Yes. The beginning of that was performing in Cabaret and playing, well, a pansexual or whatever. That guy would have sex with a squirrel if he had a chance, and he probably did! I remember I did my first few shows in front of an audience and their mouths were on the floor. “Look at Uncle Jesse with the sparkly nipples!” And it scared me. I reverted back to kind of bullshitting around and giving them what they wanted. Then I was like, No! Fuck this! I’m not being true to this character! And from there I pushed the character as far as I could.

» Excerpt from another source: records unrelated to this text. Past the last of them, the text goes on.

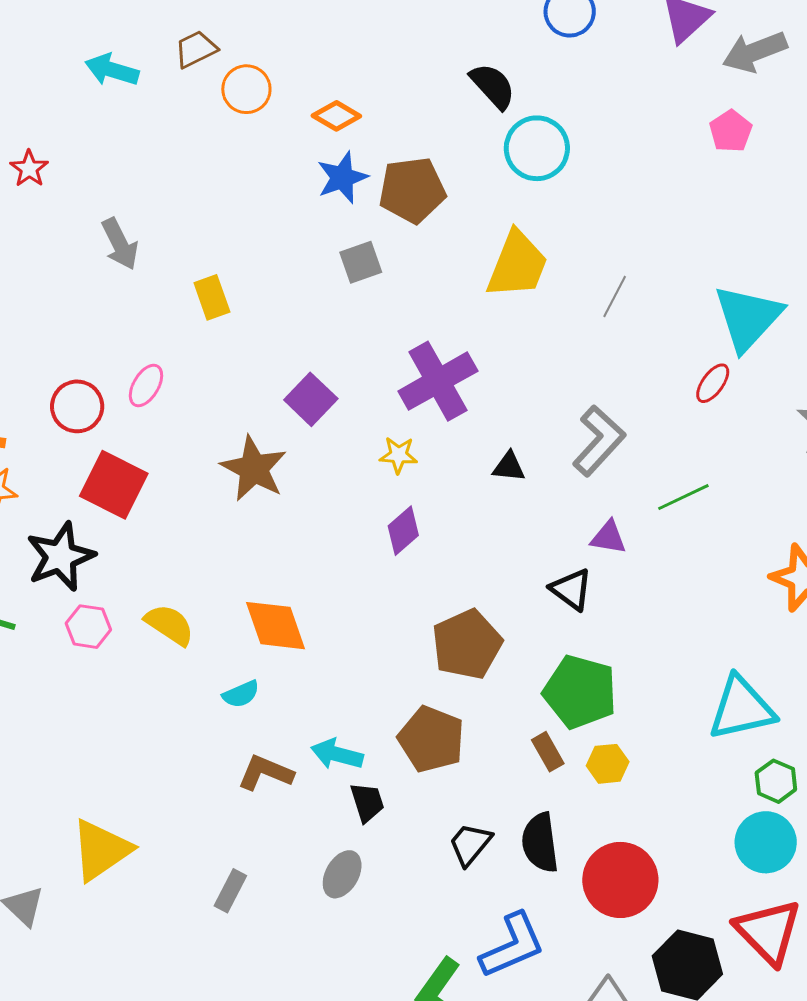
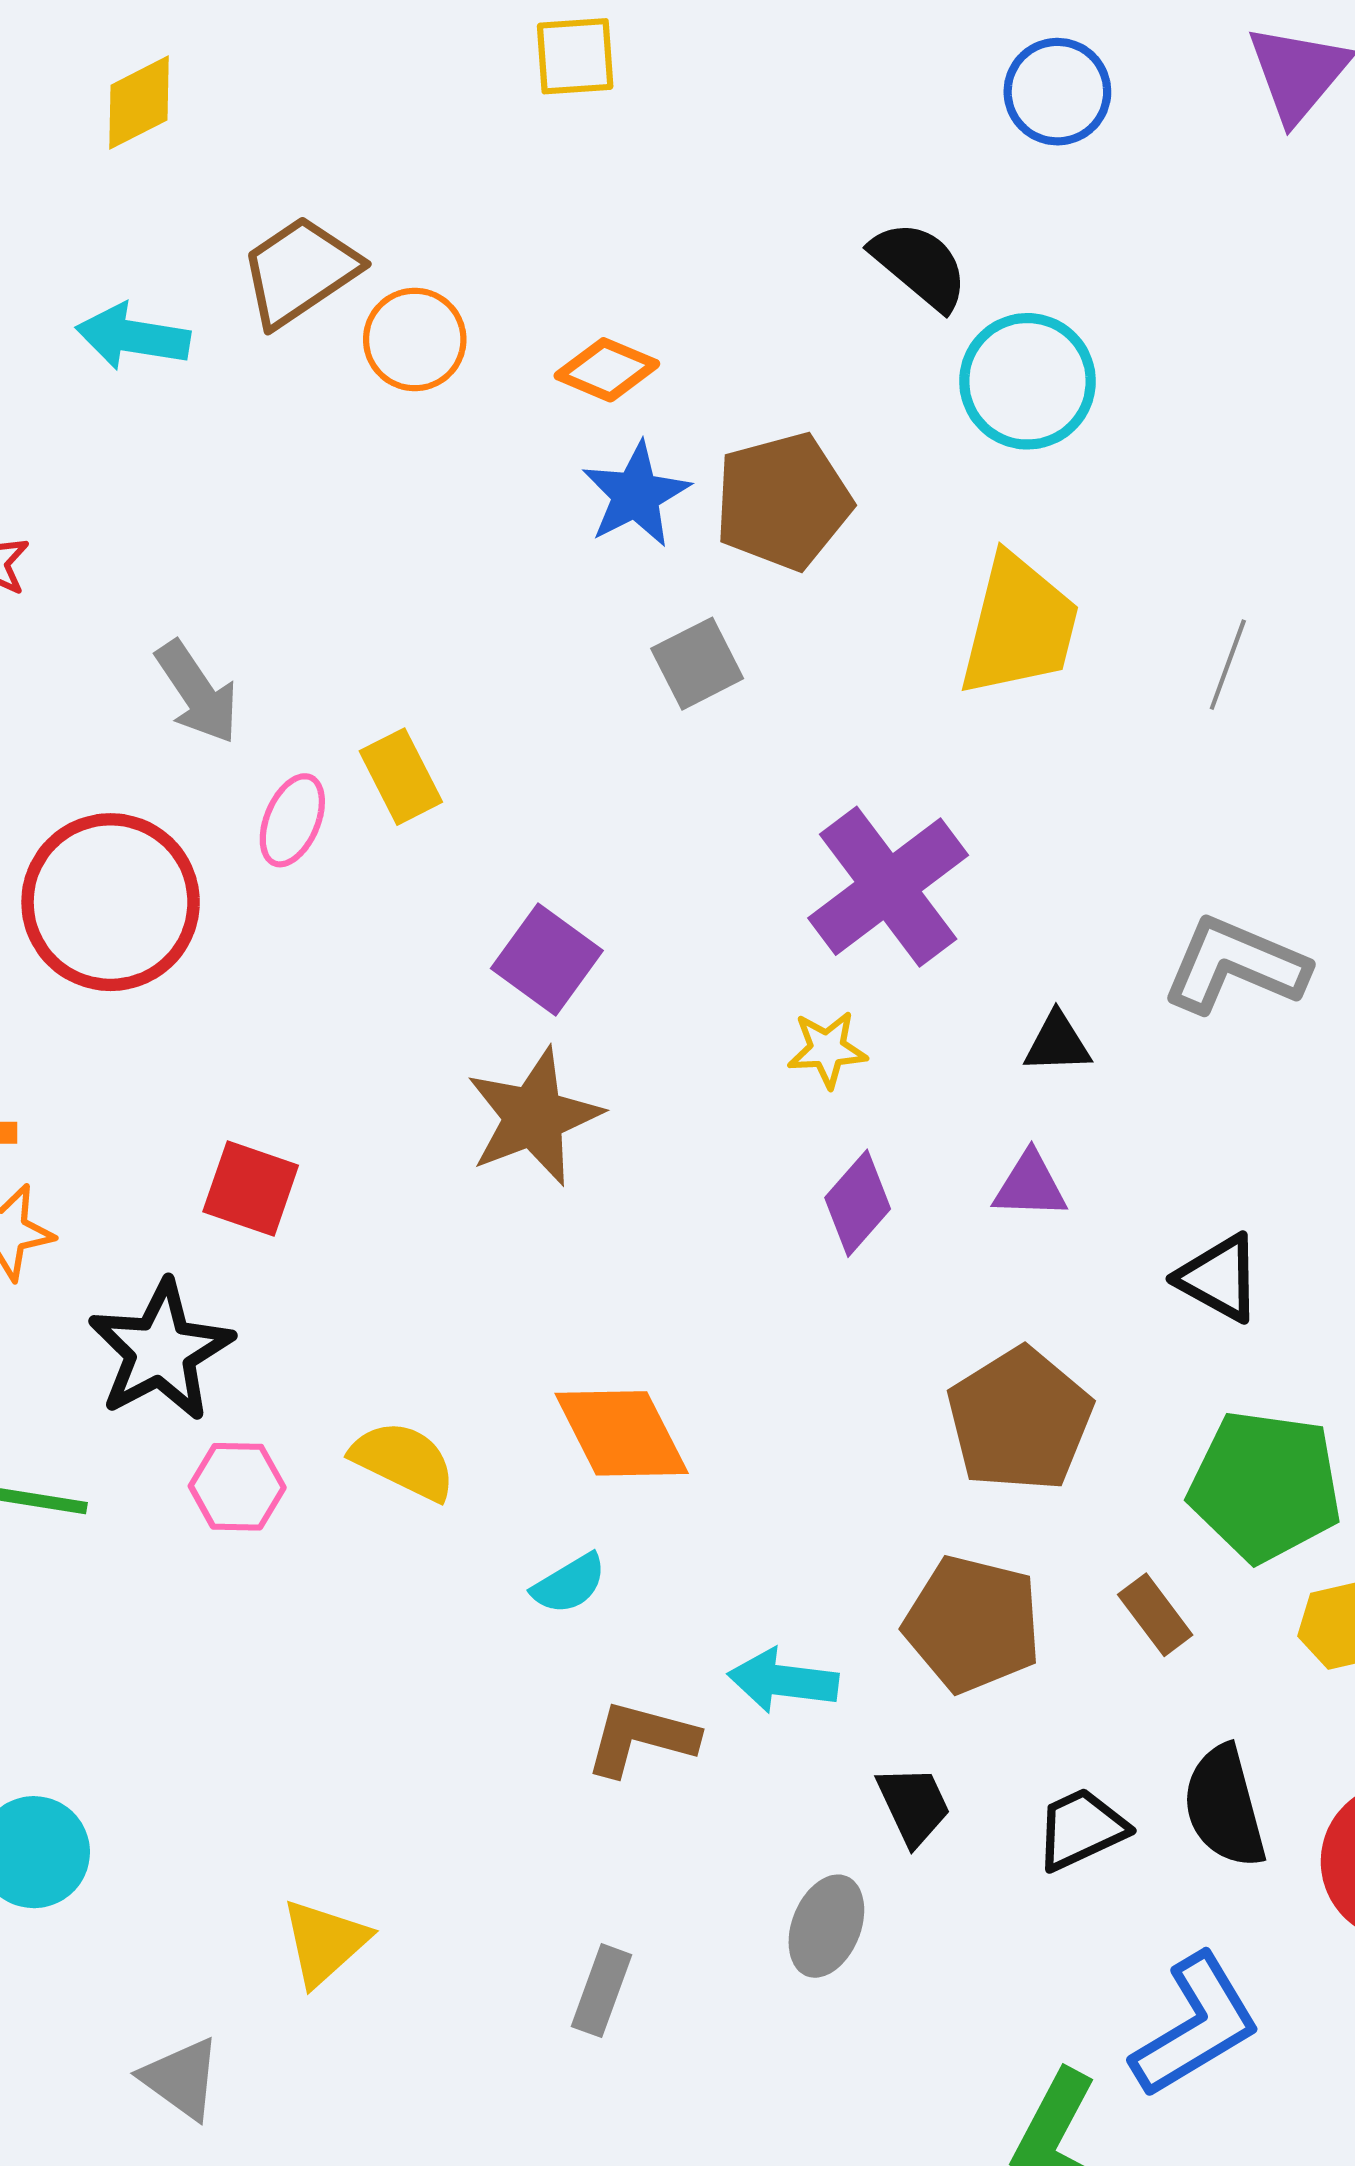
brown trapezoid: (196, 49) -> (300, 271), size x1.4
pink ellipse: (146, 385) -> (292, 820), moved
purple square: (311, 399) -> (547, 959), moved
red circle: (77, 406) -> (111, 902), moved, size x1.6
gray L-shape: (599, 441) -> (1235, 965), turned -102
brown star: (254, 469) -> (534, 1117), turned 30
red square: (114, 485) -> (251, 1189), size x0.7
purple triangle: (608, 537) -> (1030, 1186), moved
brown rectangle: (548, 752) -> (1155, 1615), moved
black trapezoid: (367, 802) -> (914, 1805), moved
black trapezoid: (470, 844) -> (1081, 1829), turned 33
yellow triangle: (101, 850) -> (325, 1942), size x0.7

That must have been cathartic.
 I felt liberated. I felt free and not afraid to start taking chances. I’m a lot less self-conscious. You worry about how you look and how you act and how the characters are supposed to be and how you’re supposed to be to the public. I was also on a very homogenized show where I supposed to be this sweet, clean-cut guy. And it ate me up to hear something bad about myself. But there’s always some critic out there. But who cares? Fuck ’em! Be dangerous! It’s taken me the last 10 or 15 years to rid myself of that self-consciousness.

What has helped you let go?
Time, maturity. You wish you knew these things earlier. I think it’s taken me longer than most people in some ways. I’m glad it happened now, but I wish it had happened 10 years ago. But I guess I wasn’t at the right place. My life was pretty storybook until my dad died. I didn’t have a lot of things that came into my life and shook me up, like most people do. Then my dad died and I divorced and I started experiencing failure. But up until the end of Full House, it was like, Hey, this is great! I’m on TV; I married the girl on the cover of Sports Illustrated. My family is great. And look at that truckload of money they’re bringing into my house!

But then life happens, real life comes in, and for me that happened a little later. I can’t truly say I don’t give a shit, because I do. There are some people who truly don’t give a fuck. And I wish I could be like that completely. But then again, if nothing bothers you, that’s bullshit too.